JOHAN TRONESTAM: Roswell (2015)

Updated: Jun 29, 2021

Roswell is all in rhythms! Creative and catchy rhythms surrounded by cosmic synth

1 The Journey to Roswell 6:15

2 Crash Site 8:29

3 Exciting Experiences 4:46

4 The Unimaginable 12:16

5 National Security 11:08

6 A Silent Response 6:45

7 The Roswell Desert 7:40

8 Sacrificed 14:10

9 The Roswell Post-Reflection 7:40

(CD-r/DDL 79:09) (V.F.)

(Cosmic sequence-based E-Rock)

The story of Roswell is doubtless one of the good ones which can find echo in the fantasy and imagination of the crafters for an EM a bit cosmic. The kind of Jean-Michel Jarre in particular. But as much surprising as it can sound, the music here is rather of use as rampart to a solid album of electronic rock by Johan Tronestam who, in spite of seductive fragrances of the Oxygene era, exploits a great pallet of very lively mid-tempos instead of the enigmatic interstellar atmospheres. But nobody is going to complain, because ROSWELL is undoubtedly the best album of the Swedish synthesist. And he made pretty good ones in the last two years.

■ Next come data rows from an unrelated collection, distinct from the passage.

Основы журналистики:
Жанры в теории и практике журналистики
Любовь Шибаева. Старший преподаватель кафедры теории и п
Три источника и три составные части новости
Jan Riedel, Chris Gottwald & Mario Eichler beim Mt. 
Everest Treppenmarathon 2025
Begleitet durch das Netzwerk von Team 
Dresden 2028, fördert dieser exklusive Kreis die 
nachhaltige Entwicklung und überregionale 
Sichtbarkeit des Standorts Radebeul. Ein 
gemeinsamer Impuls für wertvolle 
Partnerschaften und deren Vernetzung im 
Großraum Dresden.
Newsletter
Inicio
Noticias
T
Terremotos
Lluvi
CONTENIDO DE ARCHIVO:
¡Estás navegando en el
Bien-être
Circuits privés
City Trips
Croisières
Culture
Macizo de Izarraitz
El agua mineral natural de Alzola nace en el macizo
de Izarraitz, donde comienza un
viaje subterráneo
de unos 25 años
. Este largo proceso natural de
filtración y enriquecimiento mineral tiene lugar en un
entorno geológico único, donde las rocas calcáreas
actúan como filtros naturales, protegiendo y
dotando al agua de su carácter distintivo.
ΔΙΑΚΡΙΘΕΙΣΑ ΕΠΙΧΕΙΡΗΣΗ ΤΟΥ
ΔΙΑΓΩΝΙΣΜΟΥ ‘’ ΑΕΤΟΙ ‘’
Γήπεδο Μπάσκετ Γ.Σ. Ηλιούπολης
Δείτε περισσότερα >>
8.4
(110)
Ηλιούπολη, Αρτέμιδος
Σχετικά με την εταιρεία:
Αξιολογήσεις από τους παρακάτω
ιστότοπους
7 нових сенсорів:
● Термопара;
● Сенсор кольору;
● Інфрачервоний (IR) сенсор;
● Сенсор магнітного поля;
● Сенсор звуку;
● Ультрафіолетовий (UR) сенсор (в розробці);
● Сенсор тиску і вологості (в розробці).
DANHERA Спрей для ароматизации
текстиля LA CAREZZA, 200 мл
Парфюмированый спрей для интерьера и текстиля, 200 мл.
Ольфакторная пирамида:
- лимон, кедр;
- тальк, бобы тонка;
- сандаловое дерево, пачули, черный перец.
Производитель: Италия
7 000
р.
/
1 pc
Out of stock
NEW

Rhythms? It's Johan Tronestam's field! And it starts on a pretty good way with The Journey to Roswell. Metallic hoops and distant bangings unfold their echoing shadows. The 6th second is the good one! Heavy pulsations, a flow oscillating sequences and percussions which click with delicacy braid the mid-tempo of The Journey to Roswell that voices, chirping and organic effects are covering of a shroud as much melodic than sibylline. The rhythm follows its race with brief ambiospherical breaches where floating harmonies reign over ethereal atmospheres. Melodious, catchy and lively, The Journey to Roswell ends nevertheless abruptly. But Crash Site reloads the machine beat again with nice sequences which resound such as skins of percussions within other percussions with a tribal zest. The meshing of both effects of rhythms is rather ear-catching. But not as much as the melodious envelope which pulls us in the perfumes of the Eastern deserts. The intro is superb, very filmic, with winds and absent voices which hum or mumble in the hot breezes of the deserts. A first phase of rhythm then takes off with more linear pulsations. But the real rhythm runs away with more fluidity at around the 3rd minute. A rhythm with wave-like sequences which rises and comes down in a solid tempo, too heavy to be an up one and too fast to be a mid, decorated with a beautiful pallet of percussions and with their shadows full of echo. This is the pattern of sequences and percussions which enriches Johan Tronestam's rhythms throughout the 80 minutes of the album. Great! A synth spreads solos which little by little become the main harmonies of Crash Site of which the Middle East perfumes stay its main asset. We are not in the cosmic, nor the inexplicable, but in these structures of fluid and lively rhythms which are Johan Tronestam's trademark. We often compare his style with Jarre's, and Exciting Experiences does nothing to avoid this game of comparison. This is as much sober, catchy and lively than Rendez-Vous IV, less the arrangements, with good robotics percussions and good synth solos which reveals nice harmonious loops. You will catch an earworm instantly here. There are 20 minutes to the meter yet and ROSWELL makes its nest between both ears. And that will be as such for the 60 next ones. And even better!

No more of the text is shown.